◆ TASK GOAL
The lines to copy are those holding the string "einer" in the entries below.

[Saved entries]
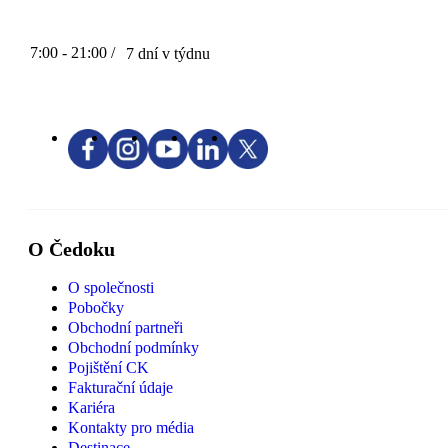
7:00 - 21:00 /
7 dní v týdnu
O Čedoku
O společnosti
Pobočky
Obchodní partneři
Obchodní podmínky
Pojištění CK
Fakturační údaje
Kariéra
Kontakty pro média
Destinace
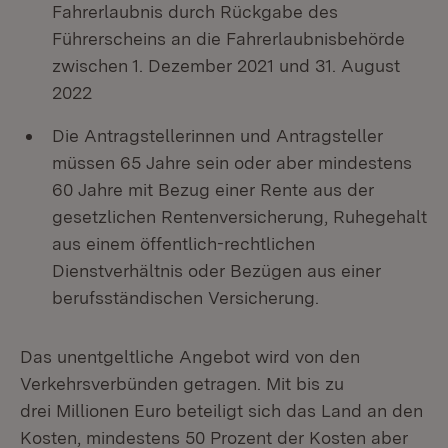
Fahrerlaubnis durch Rückgabe des
Führerscheins an die Fahrerlaubnisbehörde
zwischen 1. Dezember 2021 und 31. August
2022
Die Antragstellerinnen und Antragsteller
müssen 65 Jahre sein oder aber mindestens
60 Jahre mit Bezug einer Rente aus der
gesetzlichen Rentenversicherung, Ruhegehalt
aus einem öffentlich-rechtlichen
Dienstverhältnis oder Bezügen aus einer
berufsständischen Versicherung.
Das unentgeltliche Angebot wird von den
Verkehrsverbünden getragen. Mit bis zu
drei Millionen Euro beteiligt sich das Land an den
Kosten, mindestens 50 Prozent der Kosten aber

◆ WRITTEN RESPONSE
60 Jahre mit Bezug einer Rente aus der
Dienstverhältnis oder Bezügen aus einer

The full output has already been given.